I felt bad because there were almost no GOOD WoD games during that era, and Dark Metal may have just been a symptom, but it was a symptom I encouraged.
I would drop the "almost" but I played on one that the staff ended with a real end-of-the-world scenario and it was just...good. Not great. Not blow-your-mind fantastic. But solid enough that players continued there and played without staff supervision for several months after they said they were done.
As much as there was vitriol and poison from that era, I absolutely miss how easy it was to find AND MAKE things to do. We have precious little of that these days.
(edit: I didn't think "and make" had enough emphasis. Now it probably has too much. Such as it is.)
-
So as just about anyone who knows me knows I am prone to ranting. I have a mountain of peeves of which only a few are remotely rational.
As a staffer and as someone building a game (no i haven't forgotten) I have changed my philosophy quite a bit. Instead of doubling down against things that players like that I do not like, i have instead started focusing extra creative attention, to implement these things i don't like, in a manner that is deep and rich and part of the setting that I am building.
Since I have at times been kind of a tyrant when it comes to certain theme flavors, this is helping get over myself in a healthy way and in a way that doesnt make me feel resentful when players through no fault of thier own have the audacity to want to RP things that hit one of my innumerable peeves.
-
I don't know if I could itemize my regrets after this long, but I do know one thing that is both a regret and the opposite:
Making the transition from MUDs to MUX/MUSH/etc.
Why is that transition a regret? It's led to some places and upsets in my years (because I was waaaaaaay sensitive to feedback at the time this was going on), but the good has come in equal measure.
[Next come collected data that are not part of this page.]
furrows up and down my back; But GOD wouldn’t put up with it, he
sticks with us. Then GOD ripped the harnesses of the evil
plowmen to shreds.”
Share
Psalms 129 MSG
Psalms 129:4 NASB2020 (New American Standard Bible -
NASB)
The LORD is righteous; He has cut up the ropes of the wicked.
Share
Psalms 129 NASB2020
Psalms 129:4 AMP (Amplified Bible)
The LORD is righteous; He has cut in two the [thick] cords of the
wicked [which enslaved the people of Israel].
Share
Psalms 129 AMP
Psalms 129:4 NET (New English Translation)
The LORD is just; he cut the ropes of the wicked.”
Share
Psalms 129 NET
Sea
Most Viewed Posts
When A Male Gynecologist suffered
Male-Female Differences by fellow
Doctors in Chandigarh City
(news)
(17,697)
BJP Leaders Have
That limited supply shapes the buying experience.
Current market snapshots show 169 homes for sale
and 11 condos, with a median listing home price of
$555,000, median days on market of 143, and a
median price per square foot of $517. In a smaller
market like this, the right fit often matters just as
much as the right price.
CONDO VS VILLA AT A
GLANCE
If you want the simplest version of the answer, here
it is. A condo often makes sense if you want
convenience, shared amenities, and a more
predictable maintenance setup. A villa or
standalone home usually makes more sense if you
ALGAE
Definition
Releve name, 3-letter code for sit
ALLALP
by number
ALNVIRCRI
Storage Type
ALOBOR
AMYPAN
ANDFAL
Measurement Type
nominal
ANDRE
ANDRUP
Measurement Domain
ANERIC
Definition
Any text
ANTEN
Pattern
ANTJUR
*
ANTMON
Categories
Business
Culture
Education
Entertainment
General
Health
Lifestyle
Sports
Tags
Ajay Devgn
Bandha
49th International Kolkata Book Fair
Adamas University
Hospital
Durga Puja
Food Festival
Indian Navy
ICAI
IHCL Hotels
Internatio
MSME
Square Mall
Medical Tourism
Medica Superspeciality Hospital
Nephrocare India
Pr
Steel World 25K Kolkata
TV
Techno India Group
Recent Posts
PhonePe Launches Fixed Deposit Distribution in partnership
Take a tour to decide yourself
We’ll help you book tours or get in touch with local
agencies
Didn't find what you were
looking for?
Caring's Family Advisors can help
If there's one thing I'm grateful for, it's RP MU*ing, because I don't think I would have had nearly as much progress as a would-be writer without it.
I am so glad I don't have a record of my first-ever char background, because I would be mortified for anyone to see what my then 16yo self wrote.
-
Apparently @tragedyjones and I have a similar history. Down to our first MU (his "modern") and time period of entrance on the scene and staffing on TR. We kinda grew up together and that's kinda neat. RIP BITN.
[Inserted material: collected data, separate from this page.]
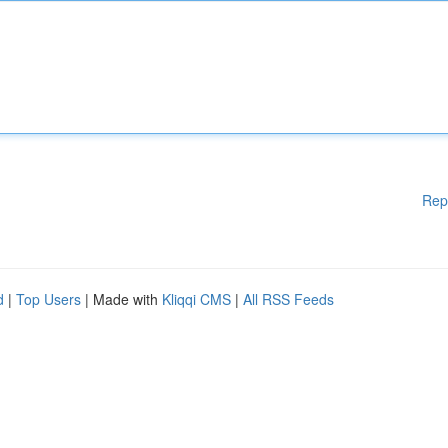
Rep
d
|
Top Users
| Made with
Kliqqi CMS
|
All RSS Feeds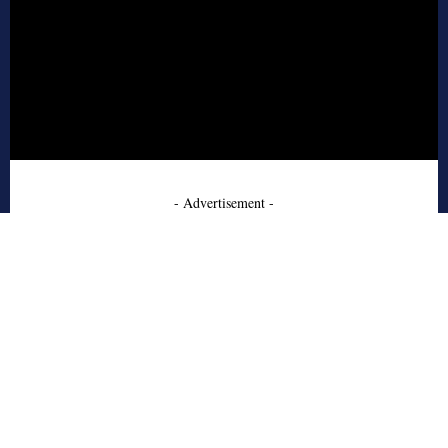
- Advertisement -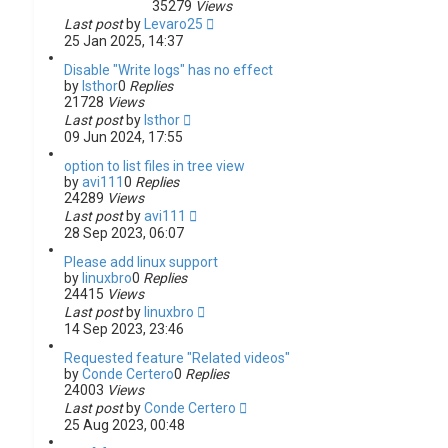
35279
Views
Last post
by
Levaro25
25 Jan 2025, 14:37
Disable "Write logs" has no effect
by
Isthor
0
Replies
21728
Views
Last post
by
Isthor
09 Jun 2024, 17:55
option to list files in tree view
by
avi111
0
Replies
24289
Views
Last post
by
avi111
28 Sep 2023, 06:07
Please add linux support
by
linuxbro
0
Replies
24415
Views
Last post
by
linuxbro
14 Sep 2023, 23:46
Requested feature "Related videos"
by
Conde Certero
0
Replies
24003
Views
Last post
by
Conde Certero
25 Aug 2023, 00:48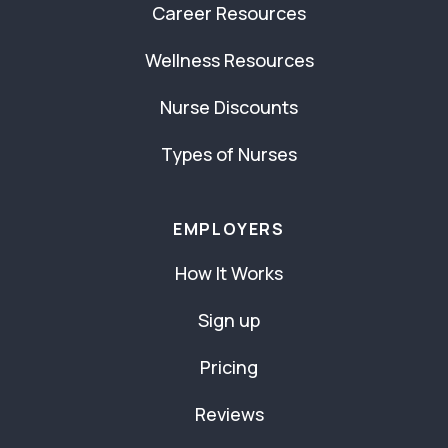
Career Resources
Wellness Resources
Nurse Discounts
Types of Nurses
EMPLOYERS
How It Works
Sign up
Pricing
Reviews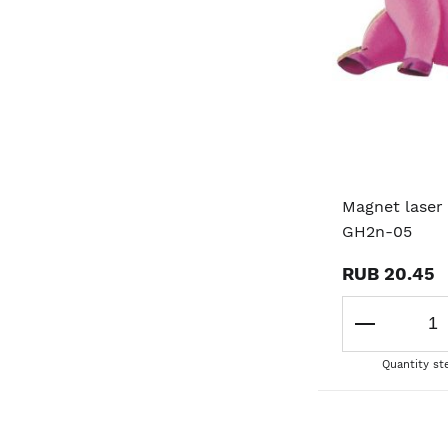
Magnet laser 
GH2n-05
RUB 20.45
Quantity st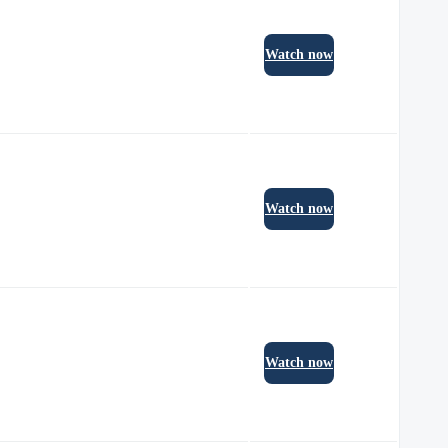
Watch now
Watch now
Watch now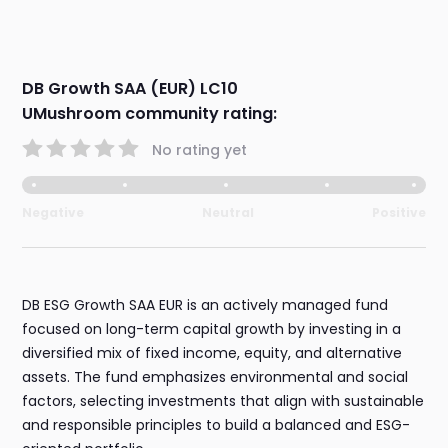
DB Growth SAA (EUR) LC10
UMushroom community rating:
No rating yet
Negative
Neutral
Positive
DB ESG Growth SAA EUR is an actively managed fund
focused on long-term capital growth by investing in a
diversified mix of fixed income, equity, and alternative
assets. The fund emphasizes environmental and social
factors, selecting investments that align with sustainable
and responsible principles to build a balanced and ESG-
Anyway, I've never held any strong opinions. I'm just easy like that. Or two faced. or I'm an indecisive fence sitter. Maybe I am just easily swayed. I won't even weigh in on that.
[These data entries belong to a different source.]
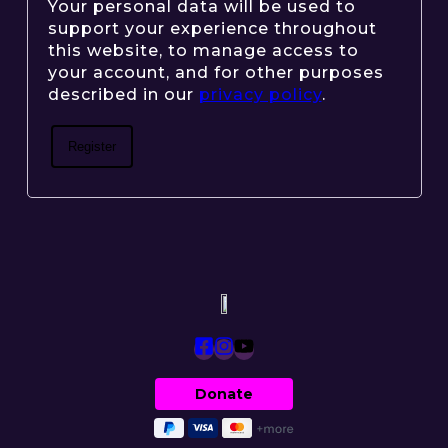
Your personal data will be used to
support your experience throughout
this website, to manage access to
your account, and for other purposes
described in our
privacy policy
.
Register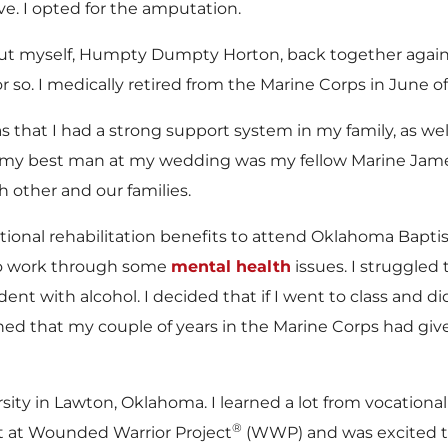
ve. I opted for the amputation.
to put myself, Humpty Dumpty Horton, back together agai
 so. I medically retired from the Marine Corps in June o
that I had a strong support system in my family, as we
ct, my best man at my wedding was my fellow Marine Jame
h other and our families.
tional rehabilitation benefits to attend Oklahoma Bapti
d to work through some
mental health
issues. I struggled 
ent with alcohol. I decided that if I went to class and
learned that my couple of years in the Marine Corps had 
ity in Lawton, Oklahoma. I learned a lot from vocational 
®
it at Wounded Warrior Project
(WWP) and was excited to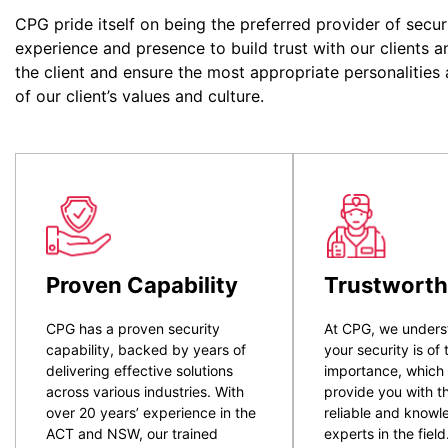
CPG pride itself on being the preferred provider of secur
experience and presence to build trust with our clients a
the client and ensure the most appropriate personalities
of our client’s values and culture.
Proven Capability
Trustworth
CPG has a proven security
At CPG, we unders
capability, backed by years of
your security is of
delivering effective solutions
importance, which
across various industries. With
provide you with t
over 20 years’ experience in the
reliable and know
ACT and NSW, our trained
experts in the field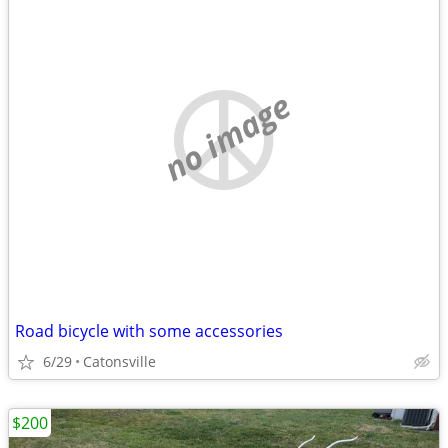
no image
Road bicycle with some accessories
6/29
Catonsville
$200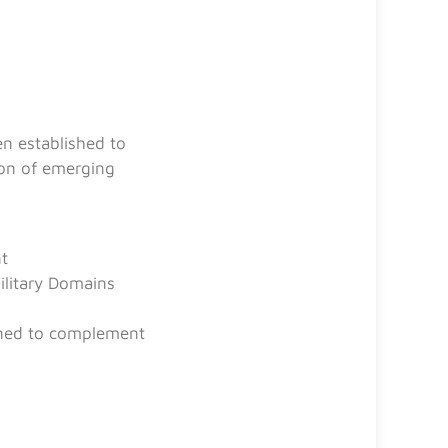
n established to
tion of emerging
nt
ilitary Domains
igned to complement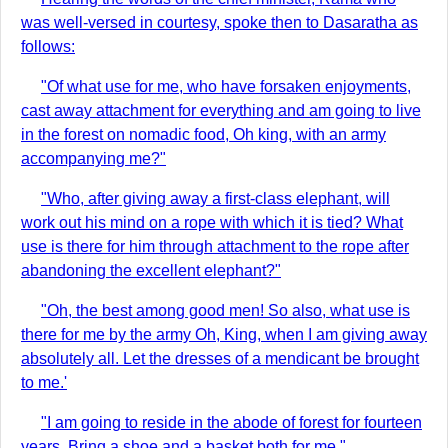
was well-versed in courtesy, spoke then to Dasaratha as
follows:
"Of what use for me, who have forsaken enjoyments,
cast away attachment for everything and am going to live
in the forest on nomadic food, Oh king, with an army
accompanying me?"
"Who, after giving away a first-class elephant, will
work out his mind on a rope with which it is tied? What
use is there for him through attachment to the rope after
abandoning the excellent elephant?"
"Oh, the best among good men! So also, what use is
there for me by the army Oh, King, when I am giving away
absolutely all. Let the dresses of a mendicant be brought
to me.'
"I am going to reside in the abode of forest for fourteen
years. Bring a shoe and a basket both for me."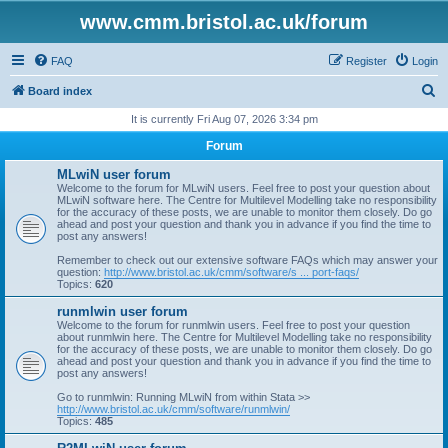
www.cmm.bristol.ac.uk/forum
FAQ
Register
Login
S
Board index
e
It is currently Fri Aug 07, 2026 3:34 pm
a
Forum
r
MLwiN user forum
c
Welcome to the forum for MLwiN users. Feel free to post your question about
MLwiN software here. The Centre for Multilevel Modelling take no responsibility
h
for the accuracy of these posts, we are unable to monitor them closely. Do go
ahead and post your question and thank you in advance if you find the time to
post any answers!
Remember to check out our extensive software FAQs which may answer your
question:
http://www.bristol.ac.uk/cmm/software/s ... port-faqs/
Topics:
620
runmlwin user forum
Welcome to the forum for runmlwin users. Feel free to post your question
about runmlwin here. The Centre for Multilevel Modelling take no responsibility
for the accuracy of these posts, we are unable to monitor them closely. Do go
ahead and post your question and thank you in advance if you find the time to
post any answers!
Go to runmlwin: Running MLwiN from within Stata >>
http://www.bristol.ac.uk/cmm/software/runmlwin/
Topics:
485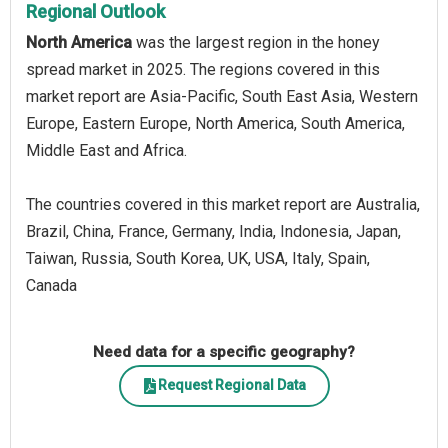
Regional Outlook
North America
was the largest region in the honey
spread market in 2025. The regions covered in this
market report are Asia-Pacific, South East Asia, Western
Europe, Eastern Europe, North America, South America,
Middle East and Africa.
The countries covered in this market report are Australia,
Brazil, China, France, Germany, India, Indonesia, Japan,
Taiwan, Russia, South Korea, UK, USA, Italy, Spain,
Canada
Need data for a specific geography?
Request Regional Data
But I have said for years that Mage is a single sphere only game. I want someone to change my mind so badly. So, so badly.
-
I used to think that staff victimized players. Now I realize we just victimize ourselves.
-
I used to view MUSHing as a combat sport, like arena terrorism or a Yakuza lemonade stand.
Now, I view it as more of a way to be pretentious towards my own delusions of peculiarity.
They call me Hamburger Harry, and I am a MUSHer.
-
Your well-being is not expendable, your presence on a game is.
I didn't always realize this and I hadn't always enforced that on myself, and I should have. But the power to leave when the cons of being on a MU* outweigh the positives is essential.
Nothing excuses it. I firmly believe that now. Not 'but I still have friends there...', certainly not 'but I've already invested so much time in it...', or even 'if this one person finally leaves...'if that person finally understands...' .
If I stop having fun I leave. That's it.
Also leaving shouldn't be a statement aimed to be leverage. Don't expect people to follow you ("If you're my friend why are you still on <X>?" - it's because they might still be having fun, dummy), don't hold your breath for the game to suffer because you're gone (and if you do, please examine your motives).
And for the love of Cthulhu don't make any last-second melodramatic motions, long posts or bridge-burning to signal your exit. Inform any actual friends or regular partners you're going or how to reach you if they want to, then make a graceful exit.